State Board of Equalization member Betty Yee, joining medical marijuana protesters outside the U.S. courthouse in Sacramento, today criticized a federal crackdown on cannabis businesses in California as an assault on "responsible corporate citizens" contributing to state tax coffers.

The state tax agency official also blasted a recent $2.4 million Internal Revenue Service tax penalty sought against California's largest dispensary, Oakland's Harborside Health Center, and condemned the IRS' use of federal anti-drug trafficking statutes in denying business deductions for marijuana outlets.

"Dispensaries are following regulations paying their taxes," said Yee, whose agency is estimated to collect at least $100 million in sales taxes from medical marijuana stores handling up to $1.5 billion or more in statewide transactions.

Though California requires dispensaries to pay sales tax, state law requires that they also operate as non-profits and share the costs within closed groups of registered medical marijuana patients.

But California's four U.S. attorneys broadly assert that California dispensaries are reaping huge profits in violation of both state medical marijuana law and federal law, under which all marijuana is illegal. Federal prosecutors have sent out scores of notices threatening landlords leasing to marijuana business that their properties will be seized.

"The crackdown is counter-productive. It's irrational and it's going to drive this business underground," said Yee, whose coastal Board of Equalization District serves 21 counties from Santa Barbara to Del Norte. She also assailed the IRS penalty sought against Harborside, saying the government should direct its attention "to the real tax scofflaws."

While threatening broader actions, federal prosecutors have announced criminal charges against alleged bad actors in the medical marijuana industry accused of trafficking hundreds of pounds of marijuana out of state or pocketing millions of dollars from cultivation operations for marijuana stores.

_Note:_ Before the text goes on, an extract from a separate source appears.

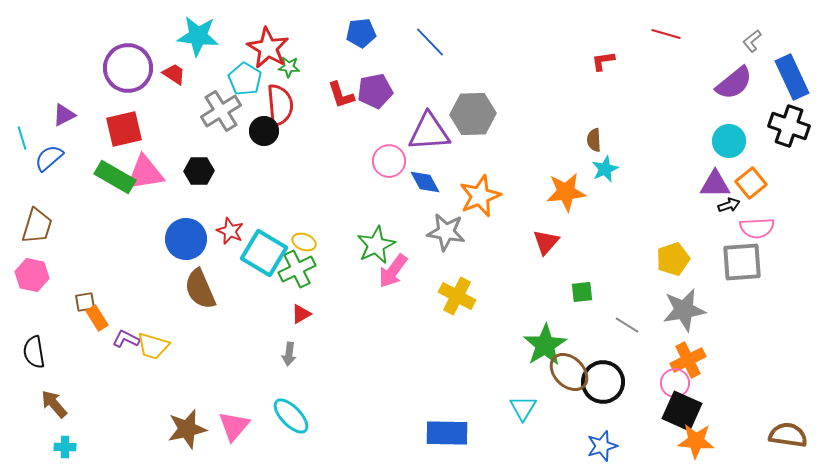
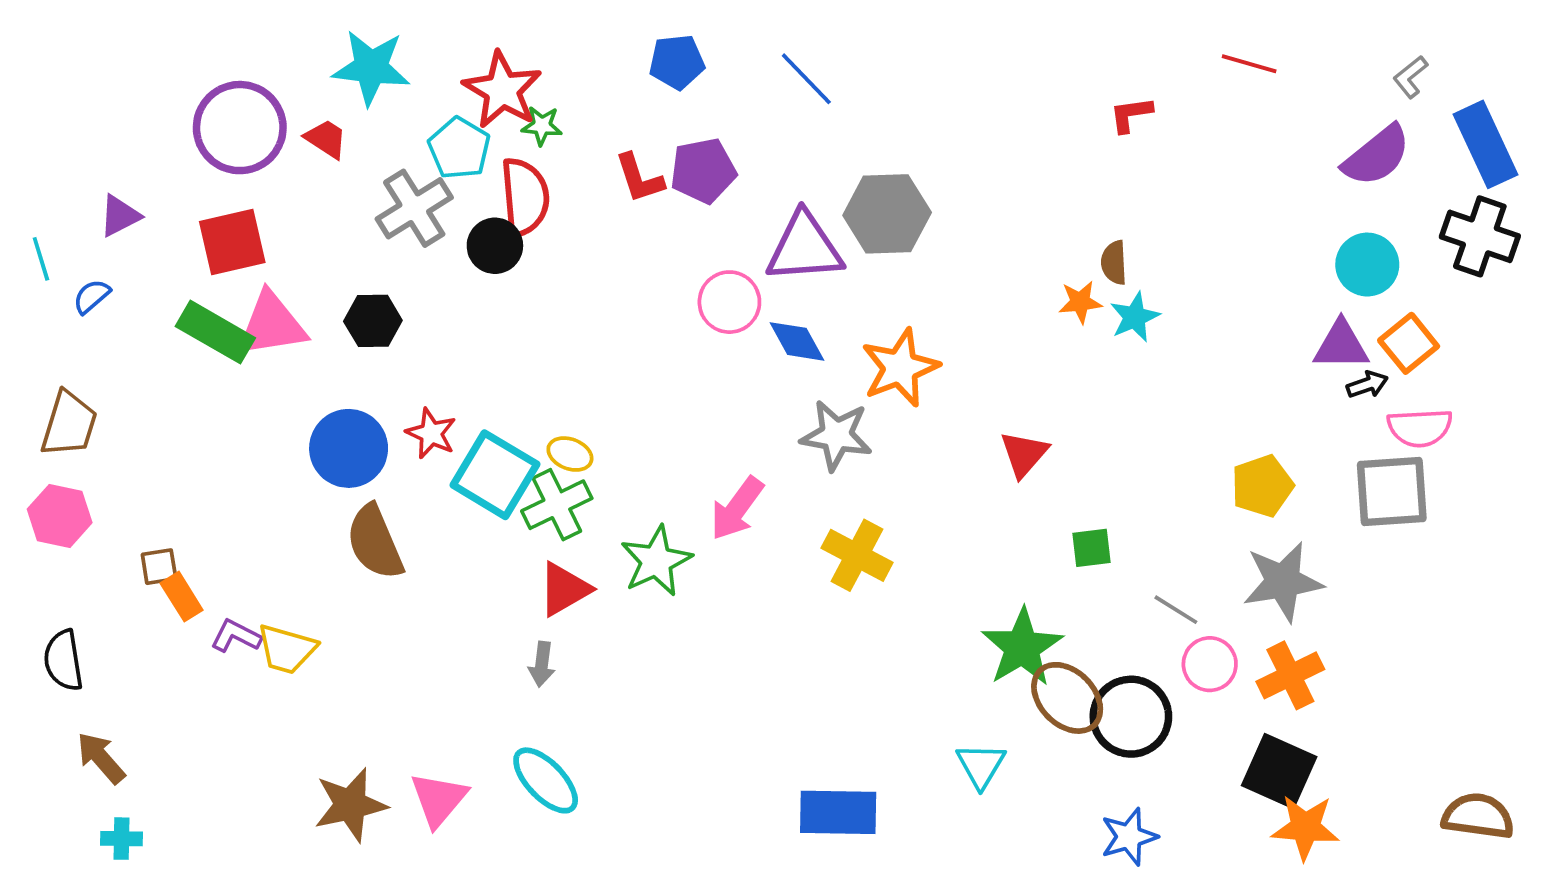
blue semicircle: (49, 158) -> (92, 296), size x0.7
orange star: (566, 192) -> (1080, 302), moved, size x0.6
green star: (376, 245) -> (656, 561), moved
red triangle: (301, 314) -> (564, 589), size x1.5
pink circle: (675, 383) -> (1210, 664), moved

In announcing charges last month, U.S. Attorney Benjamin Wagner in Sacramento said authorities were targeting large commercial operations, not marijuana patients. He said, "Our interest in enforcing federal law is not in prosecuting seriously ill people."

But as some 200 medical marijuana advocates turned out for the courthouse rally today, they characterized federal actions as an attack on medical users and on dispensaries providing jobs to thousands of Californians.

Dan Rush, whose United Food and Commercial Workers International Union is organizing California medical marijuana workers, said federal actions could drive legitimate medical marijuana business underground and boost criminal drug operations.

"It is corporate welfare for the cartels," said Rush, whose union is pushing for an ballot initiative for statewide regulation of the medical marijuana industry in hopes of warding off federal intervention. "You're putting decent people out of work and you're forcing patients into the street."